Après la mort du jeune Nahel à Nanterre, d’un tir policier, la Défenseure des droits s’est autosaisie et mènera une enquête avec ses services, quand la justice aura terminé son travail. Avec l’objectif de comprendre ce qu’il s’est passé et pourquoi la situation s’est embrasée ensuite dans de nombreuses villes. "Laissons pour l’instant le temps à l’enquête judiciaire. Nous allons nous enquêter sur plusieurs points, notamment la question de la formation, au tir et aussi au respect de la déontologie, à l’encadrement. Et la question de la loi de 2017 qui rend plus floue la légitime défense", explique Claire Hédon dans "Apolline Matin" sur RMC et RMC Story.

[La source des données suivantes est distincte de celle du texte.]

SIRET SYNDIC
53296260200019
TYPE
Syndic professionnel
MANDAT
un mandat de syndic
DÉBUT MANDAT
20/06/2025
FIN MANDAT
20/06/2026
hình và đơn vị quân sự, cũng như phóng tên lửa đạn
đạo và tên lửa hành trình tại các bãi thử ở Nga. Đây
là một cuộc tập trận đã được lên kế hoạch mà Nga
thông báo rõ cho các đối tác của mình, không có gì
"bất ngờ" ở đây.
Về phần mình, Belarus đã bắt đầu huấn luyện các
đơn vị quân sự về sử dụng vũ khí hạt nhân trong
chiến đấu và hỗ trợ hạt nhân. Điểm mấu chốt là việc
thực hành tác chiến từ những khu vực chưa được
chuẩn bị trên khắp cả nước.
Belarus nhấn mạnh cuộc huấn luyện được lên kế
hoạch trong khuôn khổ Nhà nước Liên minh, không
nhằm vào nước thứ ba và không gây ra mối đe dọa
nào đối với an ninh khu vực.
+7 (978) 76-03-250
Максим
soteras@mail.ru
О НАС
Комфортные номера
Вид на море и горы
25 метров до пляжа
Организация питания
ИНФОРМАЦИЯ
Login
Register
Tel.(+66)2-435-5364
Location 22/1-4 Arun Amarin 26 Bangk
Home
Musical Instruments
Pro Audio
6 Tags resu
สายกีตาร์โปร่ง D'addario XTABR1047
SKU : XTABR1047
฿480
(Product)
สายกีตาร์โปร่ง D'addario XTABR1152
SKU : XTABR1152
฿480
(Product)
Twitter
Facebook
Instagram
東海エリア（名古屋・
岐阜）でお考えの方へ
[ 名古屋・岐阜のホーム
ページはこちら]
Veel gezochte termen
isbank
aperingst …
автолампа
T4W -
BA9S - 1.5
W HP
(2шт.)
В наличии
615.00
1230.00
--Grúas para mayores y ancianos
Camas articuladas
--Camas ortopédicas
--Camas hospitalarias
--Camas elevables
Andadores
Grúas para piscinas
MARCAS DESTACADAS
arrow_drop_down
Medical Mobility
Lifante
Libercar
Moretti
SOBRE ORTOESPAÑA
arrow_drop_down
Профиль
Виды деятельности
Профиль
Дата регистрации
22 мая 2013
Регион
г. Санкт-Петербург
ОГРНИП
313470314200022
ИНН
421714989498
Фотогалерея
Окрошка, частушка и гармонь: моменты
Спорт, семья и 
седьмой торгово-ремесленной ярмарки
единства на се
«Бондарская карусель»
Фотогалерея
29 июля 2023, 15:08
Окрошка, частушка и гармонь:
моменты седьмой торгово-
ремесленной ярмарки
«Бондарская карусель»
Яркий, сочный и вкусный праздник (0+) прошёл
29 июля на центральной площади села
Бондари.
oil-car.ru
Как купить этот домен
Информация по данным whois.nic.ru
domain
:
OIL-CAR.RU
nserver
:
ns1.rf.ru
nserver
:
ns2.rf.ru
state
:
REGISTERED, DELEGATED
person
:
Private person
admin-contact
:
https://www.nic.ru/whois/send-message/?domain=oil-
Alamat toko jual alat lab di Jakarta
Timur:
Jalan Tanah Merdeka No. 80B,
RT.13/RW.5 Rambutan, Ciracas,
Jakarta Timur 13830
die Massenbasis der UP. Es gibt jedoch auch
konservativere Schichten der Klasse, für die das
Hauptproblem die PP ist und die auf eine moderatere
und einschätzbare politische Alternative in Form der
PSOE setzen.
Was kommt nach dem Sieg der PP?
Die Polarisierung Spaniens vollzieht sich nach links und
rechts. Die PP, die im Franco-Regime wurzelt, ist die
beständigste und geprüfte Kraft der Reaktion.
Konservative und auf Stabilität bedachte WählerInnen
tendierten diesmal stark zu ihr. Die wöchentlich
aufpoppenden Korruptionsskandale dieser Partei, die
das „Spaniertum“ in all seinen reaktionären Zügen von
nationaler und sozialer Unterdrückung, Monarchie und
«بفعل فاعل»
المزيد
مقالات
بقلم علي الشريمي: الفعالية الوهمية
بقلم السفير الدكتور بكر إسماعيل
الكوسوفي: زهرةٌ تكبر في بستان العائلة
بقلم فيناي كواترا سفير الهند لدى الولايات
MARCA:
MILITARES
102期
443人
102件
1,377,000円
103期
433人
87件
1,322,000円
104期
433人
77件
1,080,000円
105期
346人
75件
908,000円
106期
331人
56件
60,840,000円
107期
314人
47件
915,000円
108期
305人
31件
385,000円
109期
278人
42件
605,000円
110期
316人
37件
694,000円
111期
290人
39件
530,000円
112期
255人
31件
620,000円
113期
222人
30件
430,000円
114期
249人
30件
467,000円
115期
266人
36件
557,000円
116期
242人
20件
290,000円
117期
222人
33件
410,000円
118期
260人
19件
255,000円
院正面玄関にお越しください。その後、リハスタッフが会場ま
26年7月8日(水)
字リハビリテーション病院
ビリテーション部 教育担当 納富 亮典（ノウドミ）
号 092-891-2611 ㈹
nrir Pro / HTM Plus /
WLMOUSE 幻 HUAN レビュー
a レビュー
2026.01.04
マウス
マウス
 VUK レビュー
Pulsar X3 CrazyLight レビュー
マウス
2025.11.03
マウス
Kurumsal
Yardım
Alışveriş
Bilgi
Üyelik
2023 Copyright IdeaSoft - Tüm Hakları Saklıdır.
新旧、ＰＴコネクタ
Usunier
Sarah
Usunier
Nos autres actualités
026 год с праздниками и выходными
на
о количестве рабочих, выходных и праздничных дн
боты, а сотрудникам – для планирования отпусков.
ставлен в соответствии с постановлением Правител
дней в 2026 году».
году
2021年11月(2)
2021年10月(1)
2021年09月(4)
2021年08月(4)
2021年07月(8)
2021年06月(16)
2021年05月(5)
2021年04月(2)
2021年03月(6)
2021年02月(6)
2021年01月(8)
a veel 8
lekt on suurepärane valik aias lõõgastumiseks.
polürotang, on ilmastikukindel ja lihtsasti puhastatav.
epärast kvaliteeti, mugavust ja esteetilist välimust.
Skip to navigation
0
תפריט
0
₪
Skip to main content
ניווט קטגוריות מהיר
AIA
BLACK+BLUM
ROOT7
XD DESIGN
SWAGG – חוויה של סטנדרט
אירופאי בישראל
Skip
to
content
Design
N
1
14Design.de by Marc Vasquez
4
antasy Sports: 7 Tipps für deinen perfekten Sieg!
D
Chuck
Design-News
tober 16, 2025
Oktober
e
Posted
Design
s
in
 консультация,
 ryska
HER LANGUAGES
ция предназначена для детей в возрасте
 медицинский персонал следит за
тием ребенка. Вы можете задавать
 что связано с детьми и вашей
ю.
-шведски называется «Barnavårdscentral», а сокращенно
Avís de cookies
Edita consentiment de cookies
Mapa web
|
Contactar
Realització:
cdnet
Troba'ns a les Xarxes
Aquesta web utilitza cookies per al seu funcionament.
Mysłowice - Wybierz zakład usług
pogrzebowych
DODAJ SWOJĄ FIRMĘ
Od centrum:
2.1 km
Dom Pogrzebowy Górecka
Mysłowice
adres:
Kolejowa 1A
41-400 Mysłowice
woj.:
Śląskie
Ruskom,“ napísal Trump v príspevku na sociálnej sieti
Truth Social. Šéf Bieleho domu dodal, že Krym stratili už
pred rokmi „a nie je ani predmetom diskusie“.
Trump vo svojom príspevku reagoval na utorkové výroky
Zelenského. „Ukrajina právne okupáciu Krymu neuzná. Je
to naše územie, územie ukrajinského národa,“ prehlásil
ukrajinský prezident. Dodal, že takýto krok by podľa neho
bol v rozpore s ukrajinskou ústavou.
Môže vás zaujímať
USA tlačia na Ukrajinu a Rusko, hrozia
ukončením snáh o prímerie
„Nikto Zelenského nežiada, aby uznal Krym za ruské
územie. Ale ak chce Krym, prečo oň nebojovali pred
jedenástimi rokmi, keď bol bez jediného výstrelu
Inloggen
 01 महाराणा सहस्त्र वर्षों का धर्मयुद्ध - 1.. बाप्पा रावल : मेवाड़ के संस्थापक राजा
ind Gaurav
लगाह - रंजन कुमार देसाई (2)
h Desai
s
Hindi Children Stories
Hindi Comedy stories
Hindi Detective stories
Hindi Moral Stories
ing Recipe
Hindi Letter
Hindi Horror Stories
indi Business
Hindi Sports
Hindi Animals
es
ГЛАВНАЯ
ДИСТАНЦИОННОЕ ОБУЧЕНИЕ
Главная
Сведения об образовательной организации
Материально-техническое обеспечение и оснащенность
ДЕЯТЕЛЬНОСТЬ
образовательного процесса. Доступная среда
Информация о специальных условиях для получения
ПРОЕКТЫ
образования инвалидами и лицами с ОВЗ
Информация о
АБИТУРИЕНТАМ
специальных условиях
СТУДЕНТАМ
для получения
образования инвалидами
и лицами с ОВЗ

"Il faut chercher à comprendre, souligne la Défenseure des droits. Je condamne toute violence. Chercher à comprendre, ce n’est à aucun moment excuser ni justifier. Mais on ne peut pas faire l’économie de ne pas comprendre ce qu’il se passe en ce moment. On ne peut pas laisser un face-à-face entre les forces de l’ordre et les jeunes de certains quartiers. Ce n’est pas possible. La responsabilité n’est pas non plus que celle de l’école. Il faut réfléchir collectivement sur ce que ces jeunes subissent."

Et selon Claire Hédon, parmi les difficultés pour les jeunes, il y a notamment les affectations scolaires. Un sujet sur lequel elle lance l’alerte. "Les lycéens sans lycée, des jeunes qui ne sont pas affectés dans des écoles alors qu’ils étaient admis, cela me parait excessivement délétère. On a découvert ça à la rentrée de l’année dernière. C’est un phénomène qui existait déjà mais qui est en train de monter. Il y a, entre autres, 58 jeunes à Grigny qui étaient admis en seconde mais n’étaient pas affectés dans un lycée. C’est près de 18.000 élèves à la rentrée 2022, une augmentation de 30% entre 2021 et 2022. Donc le phénomène va en s’aggravant. Il y a aussi des jeunes de seconde qui ne sont pas affectés dans un lycée pour la première et des jeunes qui ont raté le bac et veulent redoubler."

"Cela ne favorise pas la réussite scolaire"

"Grigny, c’est la ville la plus pauvre de France, ajoute Claire Hédon. Je ne ferai pas la corrélation directe (avec les émeutes, ndlr). Je ne vais pas rajouter une accusation. De façon générale, on a abandonné certains quartiers. Il y a aussi les difficultés d’accès aux services publics, avec la dématérialisation. Affelnet, pour les affectations, c’est entièrement dématérialisé. Les mamans disent aussi qu’elles ne peuvent plus aller voir l’inspecteur d’académie. Cela fait partie de nos demandes. S’il y a un problème d’affectation, il faut pouvoir avoir un rendez-vous, s’expliquer, et en juillet, pas en septembre.

Pourquoi ces élèves ne sont-ils pas affectés? "Il y a le manque de places, notamment dans certaines filières, explique la Défenseure des droits. Par exemple, des jeunes que j’ai rencontrés voulaient faire un bac pro et un CAP en petite enfance et aide à la personne, qui sont deux métiers en tension, et il n’y a pas suffisamment de places. L’autre problème, c’est l’exemple d’un jeune qui est affecté dans un lycée à une heure de chez lui, alors qu’il y en a un à cinq minutes de chez lui. Vous vous rendez compte de la violence pour ce jeune? En l’occurrence, ce jeune a été agressé dans le RER D, donc tous les matins, sa mère l’emmenait pour ne pas qu’il soit seul dans le RER. Et la maman a aussi un enfant en bas âge. Pour la rentrée de première, il ne sait pas où il est affecté."

La procédure d’affection doit aussi être plus rapide. "Dans notre demande au ministère, on pense qu’il faut que le second tour d’affection soit avant les vacances, souligne Claire Hédon. Là, ce n’est que début septembre. Il y a l’angoisse. Et des jeunes qui ne font pas la rentrée scolaire. Ils arrivent un mois, et même jusqu’à deux mois, après la rentrée. Cela ne favorise pas la réussite scolaire." Mais selon la Défenseure des droits, la réflexion doit être plus large: "On ne peut pas laisser un face-à-face entre la police et les jeunes, on ne peut pas tout remettre sur le dos de l’Education nationale. C’est tout un ensemble. C’est aussi l’accès au travail, au logement. Il faut réfléchir à toutes ces questions dans leur ensemble".